(Entries provided Opens)

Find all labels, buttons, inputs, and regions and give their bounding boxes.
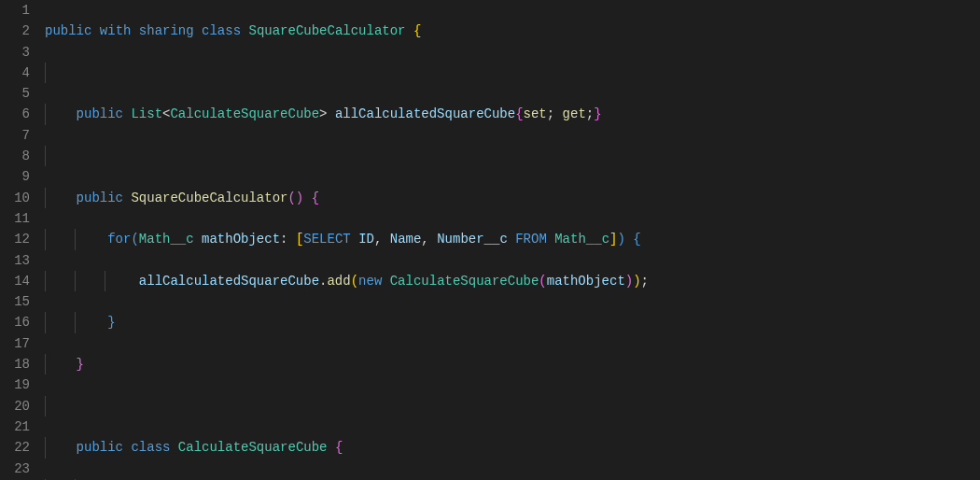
keyword: public — [77, 191, 123, 205]
type: Math__c — [554, 232, 609, 247]
constructor: SquareCubeCalculator — [131, 191, 287, 205]
keyword: class — [202, 23, 241, 38]
brace: } — [594, 106, 601, 121]
class-name: SquareCubeCalculator — [248, 23, 405, 38]
line-number: 12 — [0, 229, 30, 249]
line-number: 15 — [0, 291, 30, 312]
paren: ( — [351, 274, 358, 289]
line-number: 11 — [0, 208, 30, 229]
punct: , — [421, 232, 428, 247]
brace: { — [312, 191, 319, 205]
keyword: public — [77, 440, 123, 455]
code-line-9[interactable]: } — [45, 354, 980, 374]
brace: } — [107, 315, 115, 330]
code-line-1[interactable]: public with sharing class SquareCubeCalc… — [45, 21, 980, 41]
line-number: 9 — [0, 166, 30, 187]
type: CalculateSquareCube — [390, 274, 539, 289]
line-number-gutter: 1 2 3 4 5 6 7 8 9 10 11 12 13 14 15 16 1… — [0, 0, 39, 480]
keyword: public — [77, 106, 123, 121]
keyword: class — [131, 440, 170, 455]
variable: allCalculatedSquareCube — [139, 274, 319, 289]
paren: ) — [633, 274, 640, 289]
brace: } — [77, 357, 84, 372]
keyword: new — [358, 274, 382, 289]
line-number: 21 — [0, 416, 30, 437]
line-number: 8 — [0, 146, 30, 166]
paren: ( — [539, 274, 546, 289]
brace: { — [515, 106, 523, 121]
field: ID — [358, 232, 374, 247]
code-line-2[interactable] — [45, 63, 980, 83]
line-number: 20 — [0, 396, 30, 416]
field: Number__c — [437, 232, 508, 247]
class-name: CalculateSquareCube — [178, 440, 328, 455]
soql-keyword: FROM — [515, 232, 547, 247]
punct: ; — [547, 106, 554, 121]
brace: { — [633, 232, 640, 247]
line-number: 5 — [0, 83, 30, 104]
line-number: 23 — [0, 459, 30, 479]
keyword: with — [100, 23, 132, 38]
code-line-8[interactable]: } — [45, 312, 980, 332]
code-line-5[interactable]: public SquareCubeCalculator() { — [45, 188, 980, 208]
line-number: 10 — [0, 188, 30, 208]
line-number: 7 — [0, 125, 30, 146]
line-number: 14 — [0, 271, 30, 291]
keyword: sharing — [139, 23, 194, 38]
line-number: 17 — [0, 333, 30, 354]
paren: ( — [131, 232, 138, 247]
variable: allCalculatedSquareCube — [335, 106, 515, 121]
line-number: 4 — [0, 63, 30, 83]
code-line-10[interactable] — [45, 396, 980, 416]
line-number: 18 — [0, 354, 30, 374]
code-line-6[interactable]: for(Math__c mathObject: [SELECT ID, Name… — [45, 229, 980, 249]
line-number: 19 — [0, 374, 30, 395]
punct: ; — [586, 106, 594, 121]
line-number: 2 — [0, 21, 30, 41]
variable: mathObject — [202, 232, 280, 247]
paren: ) — [625, 274, 633, 289]
type: List — [131, 106, 162, 121]
punct: : — [280, 232, 287, 247]
accessor: set — [524, 106, 547, 121]
line-number: 1 — [0, 0, 30, 21]
paren: () — [287, 191, 303, 205]
line-number: 16 — [0, 312, 30, 332]
code-line-3[interactable]: public List<CalculateSquareCube> allCalc… — [45, 104, 980, 124]
method: add — [327, 274, 350, 289]
brace: { — [413, 23, 421, 38]
paren: ) — [617, 232, 624, 247]
code-line-7[interactable]: allCalculatedSquareCube.add(new Calculat… — [45, 271, 980, 291]
line-number: 13 — [0, 250, 30, 271]
code-line-4[interactable] — [45, 146, 980, 166]
code-line-11[interactable]: public class CalculateSquareCube { — [45, 437, 980, 458]
soql-keyword: SELECT — [303, 232, 350, 247]
type: Math__c — [139, 232, 194, 247]
code-editor[interactable]: public with sharing class SquareCubeCalc… — [39, 0, 980, 480]
line-number: 3 — [0, 42, 30, 63]
keyword: for — [107, 232, 131, 247]
line-number: 22 — [0, 437, 30, 458]
line-number: 6 — [0, 104, 30, 124]
punct: , — [374, 232, 382, 247]
punct: ; — [641, 274, 649, 289]
type: CalculateSquareCube — [170, 106, 319, 121]
keyword: public — [45, 23, 91, 38]
accessor: get — [563, 106, 586, 121]
brace: { — [335, 440, 343, 455]
variable: mathObject — [547, 274, 625, 289]
punct: > — [319, 106, 327, 121]
field: Name — [390, 232, 422, 247]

(Entries provided Closes)

Work required: Once the pictures are set aside, repeat each entry exactly as it stands.

Written response:
Find all labels, buttons, inputs, and regions and give their bounding boxes.
keyword: public — [77, 191, 123, 205]
type: Math__c — [554, 232, 609, 247]
constructor: SquareCubeCalculator — [131, 191, 287, 205]
keyword: class — [202, 23, 241, 38]
brace: } — [594, 106, 601, 121]
class-name: SquareCubeCalculator — [248, 23, 405, 38]
line-number: 12 — [0, 229, 30, 249]
line-number: 15 — [0, 291, 30, 312]
paren: ( — [351, 274, 358, 289]
line-number: 11 — [0, 208, 30, 229]
punct: , — [421, 232, 428, 247]
brace: { — [312, 191, 319, 205]
keyword: public — [77, 440, 123, 455]
code-line-9[interactable]: } — [45, 354, 980, 374]
brace: } — [107, 315, 115, 330]
code-line-1[interactable]: public with sharing class SquareCubeCalc… — [45, 21, 980, 41]
line-number: 9 — [0, 166, 30, 187]
type: CalculateSquareCube — [390, 274, 539, 289]
line-number-gutter: 1 2 3 4 5 6 7 8 9 10 11 12 13 14 15 16 1… — [0, 0, 39, 480]
keyword: public — [77, 106, 123, 121]
keyword: class — [131, 440, 170, 455]
variable: allCalculatedSquareCube — [139, 274, 319, 289]
paren: ) — [633, 274, 640, 289]
brace: } — [77, 357, 84, 372]
keyword: new — [358, 274, 382, 289]
line-number: 21 — [0, 416, 30, 437]
line-number: 8 — [0, 146, 30, 166]
paren: ( — [539, 274, 546, 289]
brace: { — [515, 106, 523, 121]
field: ID — [358, 232, 374, 247]
code-line-2[interactable] — [45, 63, 980, 83]
line-number: 20 — [0, 396, 30, 416]
field: Number__c — [437, 232, 508, 247]
class-name: CalculateSquareCube — [178, 440, 328, 455]
soql-keyword: FROM — [515, 232, 547, 247]
punct: ; — [547, 106, 554, 121]
brace: { — [633, 232, 640, 247]
line-number: 5 — [0, 83, 30, 104]
line-number: 23 — [0, 459, 30, 479]
keyword: with — [100, 23, 132, 38]
code-line-8[interactable]: } — [45, 312, 980, 332]
code-line-5[interactable]: public SquareCubeCalculator() { — [45, 188, 980, 208]
line-number: 10 — [0, 188, 30, 208]
line-number: 7 — [0, 125, 30, 146]
line-number: 14 — [0, 271, 30, 291]
keyword: sharing — [139, 23, 194, 38]
line-number: 17 — [0, 333, 30, 354]
paren: ( — [131, 232, 138, 247]
variable: allCalculatedSquareCube — [335, 106, 515, 121]
line-number: 4 — [0, 63, 30, 83]
code-line-10[interactable] — [45, 396, 980, 416]
line-number: 18 — [0, 354, 30, 374]
code-line-6[interactable]: for(Math__c mathObject: [SELECT ID, Name… — [45, 229, 980, 249]
line-number: 19 — [0, 374, 30, 395]
punct: ; — [586, 106, 594, 121]
line-number: 2 — [0, 21, 30, 41]
variable: mathObject — [202, 232, 280, 247]
paren: ) — [625, 274, 633, 289]
type: List — [131, 106, 162, 121]
punct: : — [280, 232, 287, 247]
accessor: set — [524, 106, 547, 121]
line-number: 1 — [0, 0, 30, 21]
paren: () — [287, 191, 303, 205]
line-number: 16 — [0, 312, 30, 332]
code-line-3[interactable]: public List<CalculateSquareCube> allCalc… — [45, 104, 980, 124]
method: add — [327, 274, 350, 289]
brace: { — [413, 23, 421, 38]
paren: ) — [617, 232, 624, 247]
code-line-7[interactable]: allCalculatedSquareCube.add(new Calculat… — [45, 271, 980, 291]
line-number: 13 — [0, 250, 30, 271]
code-line-4[interactable] — [45, 146, 980, 166]
code-line-11[interactable]: public class CalculateSquareCube { — [45, 437, 980, 458]
soql-keyword: SELECT — [303, 232, 350, 247]
type: Math__c — [139, 232, 194, 247]
code-editor[interactable]: public with sharing class SquareCubeCalc… — [39, 0, 980, 480]
line-number: 3 — [0, 42, 30, 63]
keyword: for — [107, 232, 131, 247]
line-number: 22 — [0, 437, 30, 458]
line-number: 6 — [0, 104, 30, 124]
punct: , — [374, 232, 382, 247]
punct: ; — [641, 274, 649, 289]
type: CalculateSquareCube — [170, 106, 319, 121]
keyword: public — [45, 23, 91, 38]
accessor: get — [563, 106, 586, 121]
brace: { — [335, 440, 343, 455]
variable: mathObject — [547, 274, 625, 289]
punct: > — [319, 106, 327, 121]
field: Name — [390, 232, 422, 247]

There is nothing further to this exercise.